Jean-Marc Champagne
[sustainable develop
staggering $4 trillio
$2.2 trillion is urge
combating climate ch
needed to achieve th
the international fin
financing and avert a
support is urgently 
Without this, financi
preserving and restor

........

> _TASK TO CARRY OUT_: The expected output is an exact copy of all the records above.

> _YOUR RESPONSE_:
Jean-Marc Champagne
[sustainable develop
staggering $4 trillio
$2.2 trillion is urge
combating climate ch
needed to achieve th
the international fin
financing and avert a
support is urgently 
Without this, financi
preserving and restor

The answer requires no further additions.